(Records for the task)

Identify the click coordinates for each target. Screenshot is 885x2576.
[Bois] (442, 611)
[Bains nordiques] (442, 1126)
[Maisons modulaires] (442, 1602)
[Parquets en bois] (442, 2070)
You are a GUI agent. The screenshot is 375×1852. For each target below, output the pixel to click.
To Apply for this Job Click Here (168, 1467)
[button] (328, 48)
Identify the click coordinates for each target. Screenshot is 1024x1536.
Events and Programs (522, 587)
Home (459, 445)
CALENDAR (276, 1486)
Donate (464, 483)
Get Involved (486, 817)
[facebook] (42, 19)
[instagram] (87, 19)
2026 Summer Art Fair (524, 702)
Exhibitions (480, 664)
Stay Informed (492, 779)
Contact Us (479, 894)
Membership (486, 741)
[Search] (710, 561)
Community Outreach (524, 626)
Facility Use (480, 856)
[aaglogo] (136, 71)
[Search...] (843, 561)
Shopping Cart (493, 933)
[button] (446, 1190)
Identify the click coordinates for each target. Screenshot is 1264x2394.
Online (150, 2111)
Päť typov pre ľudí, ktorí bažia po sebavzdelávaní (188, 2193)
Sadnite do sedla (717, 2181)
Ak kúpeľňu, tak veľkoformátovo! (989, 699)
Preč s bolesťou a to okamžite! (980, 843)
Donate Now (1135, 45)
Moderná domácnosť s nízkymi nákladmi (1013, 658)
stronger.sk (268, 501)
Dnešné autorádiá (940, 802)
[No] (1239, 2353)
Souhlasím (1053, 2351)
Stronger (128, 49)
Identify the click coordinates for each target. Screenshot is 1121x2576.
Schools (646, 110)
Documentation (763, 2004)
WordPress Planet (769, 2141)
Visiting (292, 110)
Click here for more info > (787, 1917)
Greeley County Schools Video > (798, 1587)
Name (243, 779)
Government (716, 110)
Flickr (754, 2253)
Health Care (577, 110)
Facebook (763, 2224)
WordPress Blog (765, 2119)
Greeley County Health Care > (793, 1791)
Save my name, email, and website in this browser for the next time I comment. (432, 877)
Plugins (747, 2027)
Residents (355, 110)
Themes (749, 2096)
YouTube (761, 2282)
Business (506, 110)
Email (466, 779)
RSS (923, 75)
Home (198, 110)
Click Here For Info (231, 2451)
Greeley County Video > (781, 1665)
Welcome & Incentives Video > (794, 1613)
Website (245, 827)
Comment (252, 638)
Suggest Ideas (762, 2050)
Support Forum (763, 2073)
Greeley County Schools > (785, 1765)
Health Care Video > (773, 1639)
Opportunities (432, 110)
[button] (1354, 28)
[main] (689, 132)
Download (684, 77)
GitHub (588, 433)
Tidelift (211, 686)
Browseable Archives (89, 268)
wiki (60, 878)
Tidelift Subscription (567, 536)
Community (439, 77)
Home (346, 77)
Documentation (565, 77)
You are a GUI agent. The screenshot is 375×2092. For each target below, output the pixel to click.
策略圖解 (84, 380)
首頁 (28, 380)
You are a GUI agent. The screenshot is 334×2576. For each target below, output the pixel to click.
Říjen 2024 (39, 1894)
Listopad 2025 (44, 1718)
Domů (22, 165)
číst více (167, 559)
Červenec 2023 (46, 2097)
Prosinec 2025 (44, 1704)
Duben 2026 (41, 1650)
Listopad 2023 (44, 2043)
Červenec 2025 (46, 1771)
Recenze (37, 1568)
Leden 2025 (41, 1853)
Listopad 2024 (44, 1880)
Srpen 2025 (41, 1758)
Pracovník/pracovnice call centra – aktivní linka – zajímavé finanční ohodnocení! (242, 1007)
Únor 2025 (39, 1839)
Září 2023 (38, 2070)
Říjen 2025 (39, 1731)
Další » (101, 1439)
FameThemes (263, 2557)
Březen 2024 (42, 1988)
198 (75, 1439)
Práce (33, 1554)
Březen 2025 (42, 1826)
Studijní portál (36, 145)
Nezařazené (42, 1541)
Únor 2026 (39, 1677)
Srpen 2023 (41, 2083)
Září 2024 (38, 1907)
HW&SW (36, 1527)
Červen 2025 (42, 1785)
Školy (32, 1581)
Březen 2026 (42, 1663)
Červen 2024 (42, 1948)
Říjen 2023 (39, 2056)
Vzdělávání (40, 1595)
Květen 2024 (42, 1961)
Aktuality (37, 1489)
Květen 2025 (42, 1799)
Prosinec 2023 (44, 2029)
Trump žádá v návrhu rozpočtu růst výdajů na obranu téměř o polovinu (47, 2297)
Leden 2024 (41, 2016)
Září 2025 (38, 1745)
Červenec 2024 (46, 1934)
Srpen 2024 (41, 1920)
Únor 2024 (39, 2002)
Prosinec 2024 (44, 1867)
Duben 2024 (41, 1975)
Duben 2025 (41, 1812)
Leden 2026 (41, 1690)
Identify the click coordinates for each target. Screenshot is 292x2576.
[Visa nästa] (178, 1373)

(End Records for the task)

Directions for this task> Search term "coordinates": return each line of the data that contains it.

Response>
Identify the click coordinates for each target. Screenshot is 885x2576.
Identify the click coordinates for each target. Screenshot is 1024x1536.
Identify the click coordinates for each target. Screenshot is 1264x2394.
Identify the click coordinates for each target. Screenshot is 1121x2576.
Identify the click coordinates for each target. Screenshot is 292x2576.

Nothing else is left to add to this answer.